Tyle, że ja dość mocno jebię tą osobę i na każdym kroku wykazuję teraz niekompetencję, brak logicznego myślenia. Nie jest to trudne - bo ta osoba tytanem intelektu nie jest, a do mistrza mowy polskiej dużo mu brakuje.
Też nie ma ze mną łatwo...

Odpowiedz
mokato 2010-03-07 o godz. 15:56
0

Siedzę i analizuję każde słowo przeze mnie wypowiedziane. Wiem, że mam czyste sumienie i mogą mnie podłączyć po wykrywacz kłamstw ;)
Nie ufam już nikomu bo wszyscy pięknie sie uśmiechają a jak sie odwrócę to nóż w plecy
Dzięki dziewczyny, trzymajcie kciuki żeby wszystko się wyjaśniło.

Odpowiedz
awangarda w stylu retro 2010-03-07 o godz. 15:50
0

u mnie tez i z grubej rury . ale bylo minelo ;)

mokato przygotuj sie do tej konfrontacji bardzo porzadnie.
i zabezpiecz swoje dwody.
zeby sie raptem nie okazlo, ze inni maja racje

Odpowiedz
mokato 2010-03-07 o godz. 15:45
0

No u mnie probelm wygląda tak, że ten "ktoś życzliwy" zaczął od dyrekcji
Byłam na rozmowie u kierowniczki i wtedy dowiedzialam się o zarzucie.

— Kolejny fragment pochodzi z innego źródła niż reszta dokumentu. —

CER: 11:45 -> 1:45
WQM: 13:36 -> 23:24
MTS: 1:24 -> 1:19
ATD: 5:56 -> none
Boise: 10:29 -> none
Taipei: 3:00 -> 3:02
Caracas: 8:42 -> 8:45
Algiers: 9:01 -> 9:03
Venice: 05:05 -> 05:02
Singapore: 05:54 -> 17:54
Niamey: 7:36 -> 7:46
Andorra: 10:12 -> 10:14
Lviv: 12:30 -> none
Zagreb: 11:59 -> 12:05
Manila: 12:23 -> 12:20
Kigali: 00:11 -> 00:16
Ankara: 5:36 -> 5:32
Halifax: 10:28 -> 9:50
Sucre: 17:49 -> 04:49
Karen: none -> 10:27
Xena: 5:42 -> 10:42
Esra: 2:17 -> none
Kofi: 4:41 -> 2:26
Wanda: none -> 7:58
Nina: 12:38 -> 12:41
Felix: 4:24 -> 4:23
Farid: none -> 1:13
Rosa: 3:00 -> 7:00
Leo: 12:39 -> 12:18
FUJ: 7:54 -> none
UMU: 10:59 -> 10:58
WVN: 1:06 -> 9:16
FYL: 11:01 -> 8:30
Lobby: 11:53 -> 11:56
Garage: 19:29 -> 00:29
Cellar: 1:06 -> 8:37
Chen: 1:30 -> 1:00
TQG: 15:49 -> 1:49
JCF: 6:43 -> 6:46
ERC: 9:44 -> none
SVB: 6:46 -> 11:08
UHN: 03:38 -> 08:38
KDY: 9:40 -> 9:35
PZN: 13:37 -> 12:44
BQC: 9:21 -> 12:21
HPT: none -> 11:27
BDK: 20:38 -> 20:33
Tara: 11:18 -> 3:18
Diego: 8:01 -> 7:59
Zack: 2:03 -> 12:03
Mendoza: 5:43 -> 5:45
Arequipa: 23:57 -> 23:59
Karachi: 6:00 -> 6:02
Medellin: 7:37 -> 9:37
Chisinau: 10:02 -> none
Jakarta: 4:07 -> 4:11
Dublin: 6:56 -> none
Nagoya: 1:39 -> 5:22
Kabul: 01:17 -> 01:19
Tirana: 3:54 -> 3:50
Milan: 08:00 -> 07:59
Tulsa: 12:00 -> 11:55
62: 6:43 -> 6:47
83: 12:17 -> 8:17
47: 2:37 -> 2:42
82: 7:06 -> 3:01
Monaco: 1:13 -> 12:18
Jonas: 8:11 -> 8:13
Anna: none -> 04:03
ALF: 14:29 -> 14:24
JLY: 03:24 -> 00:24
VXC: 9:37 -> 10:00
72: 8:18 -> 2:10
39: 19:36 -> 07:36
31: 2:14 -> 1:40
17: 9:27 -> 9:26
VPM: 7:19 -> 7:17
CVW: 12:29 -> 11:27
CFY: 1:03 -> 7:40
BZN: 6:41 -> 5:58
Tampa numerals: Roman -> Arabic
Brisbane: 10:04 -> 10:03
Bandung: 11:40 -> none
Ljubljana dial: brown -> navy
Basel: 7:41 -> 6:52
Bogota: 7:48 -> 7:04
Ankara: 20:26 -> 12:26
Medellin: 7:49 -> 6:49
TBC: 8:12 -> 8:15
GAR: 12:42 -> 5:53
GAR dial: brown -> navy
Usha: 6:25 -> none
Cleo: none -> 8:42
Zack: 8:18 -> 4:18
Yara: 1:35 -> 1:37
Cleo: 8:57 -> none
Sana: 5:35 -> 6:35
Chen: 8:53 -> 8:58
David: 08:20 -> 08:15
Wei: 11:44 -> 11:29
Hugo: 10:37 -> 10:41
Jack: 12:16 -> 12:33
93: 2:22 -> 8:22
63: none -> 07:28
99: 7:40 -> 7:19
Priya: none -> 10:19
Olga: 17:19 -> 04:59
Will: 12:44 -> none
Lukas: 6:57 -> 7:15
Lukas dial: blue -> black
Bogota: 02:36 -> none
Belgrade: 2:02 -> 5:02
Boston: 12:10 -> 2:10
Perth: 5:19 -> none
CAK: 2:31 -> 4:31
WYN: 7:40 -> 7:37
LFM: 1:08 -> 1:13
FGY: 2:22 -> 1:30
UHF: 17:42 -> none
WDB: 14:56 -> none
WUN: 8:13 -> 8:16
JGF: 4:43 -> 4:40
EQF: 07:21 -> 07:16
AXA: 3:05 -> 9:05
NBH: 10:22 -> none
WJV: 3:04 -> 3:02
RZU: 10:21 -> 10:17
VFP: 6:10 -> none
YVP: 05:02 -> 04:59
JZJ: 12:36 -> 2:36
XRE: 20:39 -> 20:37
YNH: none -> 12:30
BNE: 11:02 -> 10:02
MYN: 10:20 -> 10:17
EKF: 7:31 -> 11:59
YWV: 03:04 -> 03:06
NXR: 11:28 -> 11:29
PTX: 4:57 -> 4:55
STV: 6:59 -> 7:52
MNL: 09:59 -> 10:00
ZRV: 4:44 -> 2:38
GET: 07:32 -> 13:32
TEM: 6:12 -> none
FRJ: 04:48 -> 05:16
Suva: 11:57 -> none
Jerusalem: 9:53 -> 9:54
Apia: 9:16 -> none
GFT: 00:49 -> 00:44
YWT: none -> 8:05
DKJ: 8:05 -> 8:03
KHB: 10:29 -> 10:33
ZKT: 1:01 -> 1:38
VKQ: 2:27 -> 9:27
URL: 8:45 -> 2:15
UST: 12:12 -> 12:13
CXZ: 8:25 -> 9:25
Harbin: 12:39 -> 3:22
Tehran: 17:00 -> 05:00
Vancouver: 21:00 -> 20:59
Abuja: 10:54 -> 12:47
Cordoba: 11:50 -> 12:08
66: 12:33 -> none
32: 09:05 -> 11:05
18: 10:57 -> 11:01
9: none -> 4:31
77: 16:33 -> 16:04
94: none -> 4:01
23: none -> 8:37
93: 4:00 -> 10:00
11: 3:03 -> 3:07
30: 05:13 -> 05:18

Od razu stwierdziłam, że chce konfrontacji oraz dowodów, no i teraz czekam na to co zrobi dyrektor. Ta sytuacja może zaważyć na przedlużeniu mi umowy. Ewidentnie "ktoś" chce się mnie pozbyć...

Odpowiedz
awangarda w stylu retro 2010-03-07 o godz. 15:35
0

ja tak straciłam swoja "ulubiona" prace w hotelu.

za co teraz jestem koleżankom wdzieczna

Odpowiedz
Gość 2010-03-07 o godz. 15:31
0

oj tak, tak. mialam chamaibydle w robocie przez rok. doprowadzal mnie do lez. po robocie szlam do samochodu i buchalam 15 minut zanim bylam w stanie prowadzic. chodzialm zla jak osa, na mysl o robocie dosawalam piany na ustach. chamibydle byl dokladnie taki jak piszesz: jak cos zawalil zwalal na innych, musial wszystko wiedziec i wszedzie wrzucic swoje trzy grosze, szpiegowal wspolpracowanikow, donosil ile wlezie. pierwszy raz trafilam na osobe, ktora prawie fizycznie nienawidzialam. najpierw myslalam, ze sama to zalatwie, ale potem nei bylo innej rady i musialam w sprawe wlaczyc szefa. badzo nie milo wspominam tamte czasy. na szczescie chamaibydle zwolniono. zaczal nam sie wlamywac na konta, robic cuda niewidy w systemie. jak chamibydle, to chamibydle. z takimi bez konfrontacji nei da rady.